* **THE TASK**
Filter the records for "close" and keep each line that has it.

RECORDS SUPPLIED below:

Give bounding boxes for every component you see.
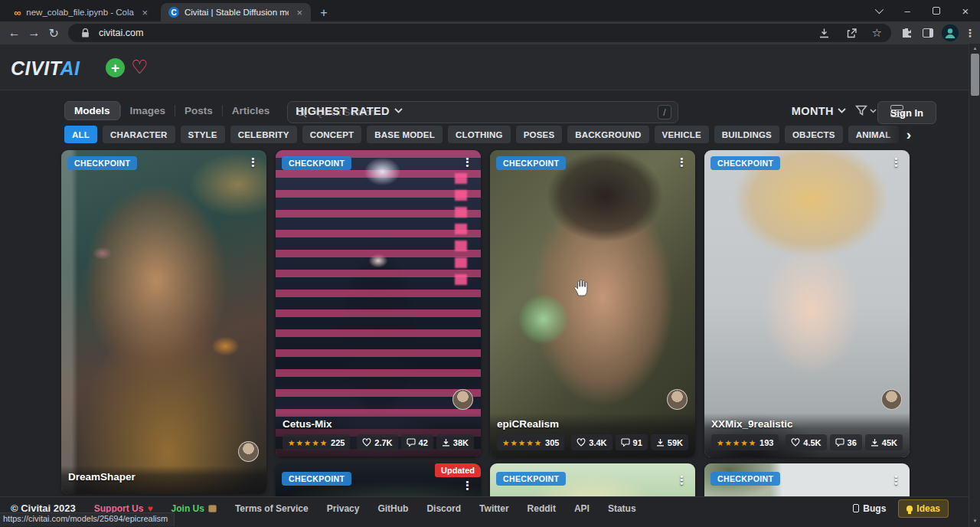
footer-link-api[interactable]: API [574,503,590,514]
lock-icon [77,25,93,41]
tab-close-icon[interactable]: × [139,7,150,18]
create-plus-button[interactable]: + [106,58,125,77]
side-panel-icon[interactable] [920,25,936,41]
window-close-button[interactable]: × [951,0,980,21]
chip-style[interactable]: STYLE [181,126,225,143]
model-type-badge: CHECKPOINT [496,472,566,486]
footer-link-privacy[interactable]: Privacy [327,503,360,514]
footer-link-reddit[interactable]: Reddit [528,503,556,514]
likes-pill: 2.7K [357,434,397,450]
content-type-tabs: Models Images Posts Articles [64,101,279,120]
tab-models[interactable]: Models [64,101,120,120]
rating-pill: ★★★★★193 [711,434,779,450]
model-card-partial[interactable]: CHECKPOINT ⋮ [490,463,695,496]
support-heart-icon[interactable]: ♡ [131,56,148,78]
browser-tab-civitai[interactable]: C Civitai | Stable Diffusion models, × [161,3,311,21]
extensions-puzzle-icon[interactable] [899,25,914,41]
bugs-button[interactable]: Bugs [853,503,886,514]
comments-pill: 36 [830,434,862,450]
comment-icon [407,438,416,447]
footer-link-discord[interactable]: Discord [426,503,461,514]
rating-pill: ★★★★★225 [283,434,350,450]
comments-pill: 42 [401,434,433,450]
scrollbar-thumb[interactable] [971,54,979,96]
civitai-logo[interactable]: CIVITAI [11,57,80,80]
creator-avatar[interactable] [667,389,688,410]
creator-avatar[interactable] [452,389,473,410]
window-maximize-button[interactable] [922,0,951,21]
chip-buildings[interactable]: BUILDINGS [714,126,779,143]
card-menu-kebab-icon[interactable]: ⋮ [671,472,692,489]
card-menu-kebab-icon[interactable]: ⋮ [886,472,906,489]
model-card-cetus-mix[interactable]: CHECKPOINT ⋮ Cetus-Mix ★★★★★225 2.7K 42 … [276,150,481,457]
star-icons: ★★★★★ [502,438,542,447]
address-bar[interactable]: civitai.com ☆ [68,24,891,42]
chips-scroll-right[interactable]: › [884,124,913,145]
page-scrollbar[interactable]: ▲ ▼ [969,44,980,527]
card-menu-kebab-icon[interactable]: ⋮ [457,154,478,171]
scroll-up-arrow[interactable]: ▲ [969,44,980,53]
back-button[interactable]: ← [5,23,24,44]
model-card-partial[interactable]: CHECKPOINT ⋮ [704,463,910,496]
browser-tab-strip: ∞ new_colab_file.ipynb - Colaborat × C C… [0,0,980,21]
downloads-pill: 59K [651,434,688,450]
site-header: CIVITAI + ♡ / Sign In [0,44,969,90]
scroll-down-arrow[interactable]: ▼ [969,516,980,525]
reload-button[interactable]: ↻ [44,23,64,44]
footer-link-terms[interactable]: Terms of Service [235,503,309,514]
chip-objects[interactable]: OBJECTS [785,126,843,143]
updated-badge: Updated [435,463,481,477]
window-minimize-button[interactable]: – [893,0,922,21]
new-tab-button[interactable]: + [315,5,332,21]
filter-funnel-dropdown[interactable] [855,105,877,116]
download-icon[interactable] [817,25,832,41]
ideas-button[interactable]: Ideas [898,499,949,518]
creator-avatar[interactable] [881,389,902,410]
chip-clothing[interactable]: CLOTHING [448,126,511,143]
creator-avatar[interactable] [238,441,259,462]
bookmark-star-icon[interactable]: ☆ [872,26,882,40]
chevron-down-icon [870,109,877,113]
chip-all[interactable]: ALL [64,126,97,143]
model-type-badge: CHECKPOINT [282,156,351,170]
period-dropdown[interactable]: MONTH [792,105,846,117]
chip-background[interactable]: BACKGROUND [567,126,648,143]
window-menu-chevron-icon[interactable] [864,0,893,21]
tab-articles[interactable]: Articles [223,102,279,119]
card-menu-kebab-icon[interactable]: ⋮ [457,477,478,494]
footer-link-github[interactable]: GitHub [377,503,408,514]
chip-vehicle[interactable]: VEHICLE [655,126,709,143]
footer-link-twitter[interactable]: Twitter [479,503,508,514]
model-card-xxmix9realistic[interactable]: CHECKPOINT ⋮ XXMix_9realistic ★★★★★193 4… [704,150,910,457]
chip-poses[interactable]: POSES [516,126,563,143]
chip-celebrity[interactable]: CELEBRITY [230,126,297,143]
model-preview-image [704,150,910,457]
card-menu-kebab-icon[interactable]: ⋮ [886,154,906,171]
footer-link-status[interactable]: Status [608,503,636,514]
chip-character[interactable]: CHARACTER [103,126,175,143]
tab-posts[interactable]: Posts [175,102,222,119]
browser-profile-avatar[interactable] [942,25,959,41]
tab-close-icon[interactable]: × [294,7,305,18]
chip-concept[interactable]: CONCEPT [302,126,362,143]
url-text[interactable]: civitai.com [99,28,811,38]
tab-title: Civitai | Stable Diffusion models, [185,8,289,17]
model-preview-image [276,150,481,457]
card-menu-kebab-icon[interactable]: ⋮ [671,154,692,171]
likes-pill: 3.4K [571,434,612,450]
chip-base-model[interactable]: BASE MODEL [367,126,443,143]
tab-images[interactable]: Images [121,102,175,119]
model-card-dreamshaper[interactable]: CHECKPOINT ⋮ DreamShaper [61,150,266,494]
chevron-down-icon [394,108,403,113]
card-menu-kebab-icon[interactable]: ⋮ [243,154,263,171]
footer-link-join-us[interactable]: Join Us [172,503,217,514]
layout-toggle-icon[interactable] [890,105,903,117]
model-card-partial[interactable]: CHECKPOINT Updated ⋮ [276,463,481,496]
browser-menu-kebab-icon[interactable]: ⋮ [965,27,975,39]
browser-tab-colab[interactable]: ∞ new_colab_file.ipynb - Colaborat × [6,3,156,21]
model-card-epicrealism[interactable]: CHECKPOINT ⋮ epiCRealism ★★★★★305 3.4K 9… [490,150,695,457]
share-icon[interactable] [844,25,860,41]
model-title: DreamShaper [68,471,260,483]
sort-dropdown[interactable]: HIGHEST RATED [296,105,403,117]
forward-button[interactable]: → [24,23,44,44]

End of RECORDS SUPPLIED.

* **WRITTEN RESPONSE**
tab-close-icon[interactable]: × [139,7,150,18]
window-close-button[interactable]: × [951,0,980,21]
tab-close-icon[interactable]: × [294,7,305,18]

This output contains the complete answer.